- [WORK ITEM]: Take the line that contains "одолжительность" and every line below it to the end of the entries, and give them again exactly, leaving out any pictures.

[Page-level text extractions]
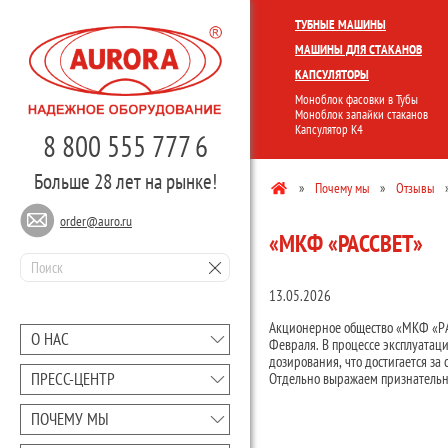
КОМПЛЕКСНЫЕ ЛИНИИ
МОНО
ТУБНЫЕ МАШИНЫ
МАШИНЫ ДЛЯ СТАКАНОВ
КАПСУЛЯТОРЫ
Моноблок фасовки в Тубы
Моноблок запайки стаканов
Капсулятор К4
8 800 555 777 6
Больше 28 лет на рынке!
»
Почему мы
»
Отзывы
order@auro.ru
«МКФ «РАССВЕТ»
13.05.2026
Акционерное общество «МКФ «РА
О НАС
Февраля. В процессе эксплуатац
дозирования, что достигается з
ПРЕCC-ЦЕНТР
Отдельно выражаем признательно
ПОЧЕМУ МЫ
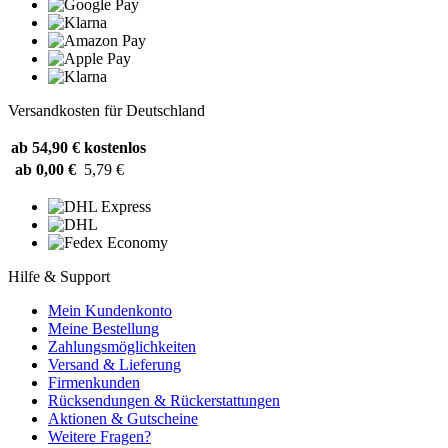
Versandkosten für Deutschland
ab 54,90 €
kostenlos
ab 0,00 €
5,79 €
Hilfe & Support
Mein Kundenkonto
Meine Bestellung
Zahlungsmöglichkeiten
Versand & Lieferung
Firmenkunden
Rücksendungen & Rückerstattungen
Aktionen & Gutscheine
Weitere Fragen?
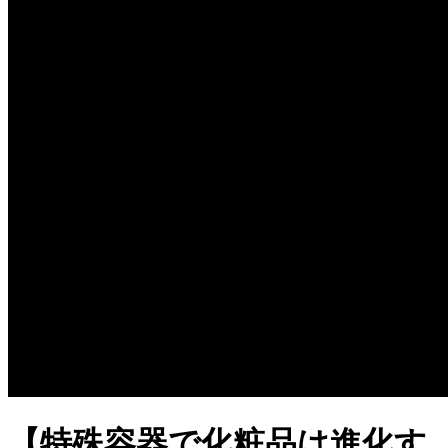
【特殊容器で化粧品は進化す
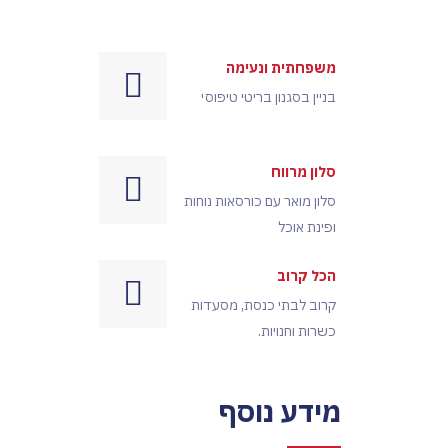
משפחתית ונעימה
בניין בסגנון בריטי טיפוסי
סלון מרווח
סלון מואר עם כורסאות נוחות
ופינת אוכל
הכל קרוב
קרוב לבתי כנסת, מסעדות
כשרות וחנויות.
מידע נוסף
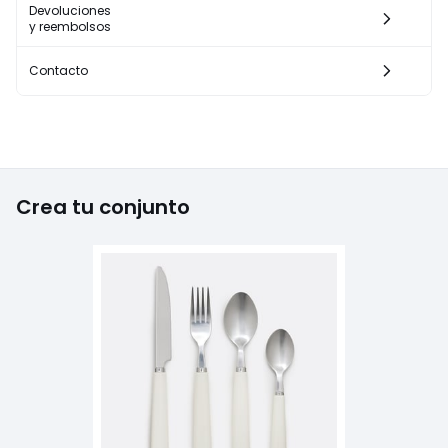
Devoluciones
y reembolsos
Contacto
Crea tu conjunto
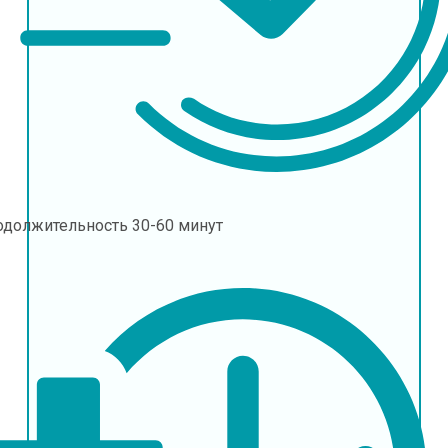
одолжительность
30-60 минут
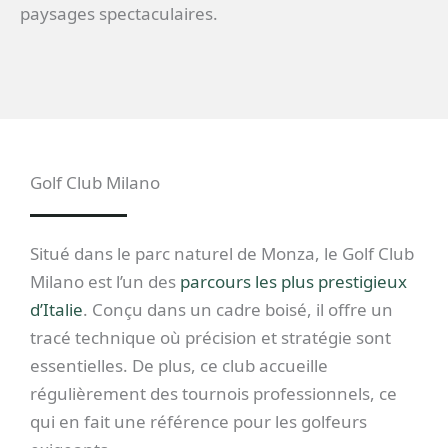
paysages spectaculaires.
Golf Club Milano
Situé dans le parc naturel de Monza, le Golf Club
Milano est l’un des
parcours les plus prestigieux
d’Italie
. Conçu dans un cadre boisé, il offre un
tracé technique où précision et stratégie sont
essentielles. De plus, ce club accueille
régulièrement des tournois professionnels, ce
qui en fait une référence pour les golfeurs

- [TASK ANSWER]:
одолжительность
30-60 минут
paysages spectaculaires.
Golf Club Milano
Situé dans le parc naturel de Monza, le Golf Club
Milano est l’un des
parcours les plus prestigieux
d’Italie
. Conçu dans un cadre boisé, il offre un
tracé technique où précision et stratégie sont
essentielles. De plus, ce club accueille
régulièrement des tournois professionnels, ce
qui en fait une référence pour les golfeurs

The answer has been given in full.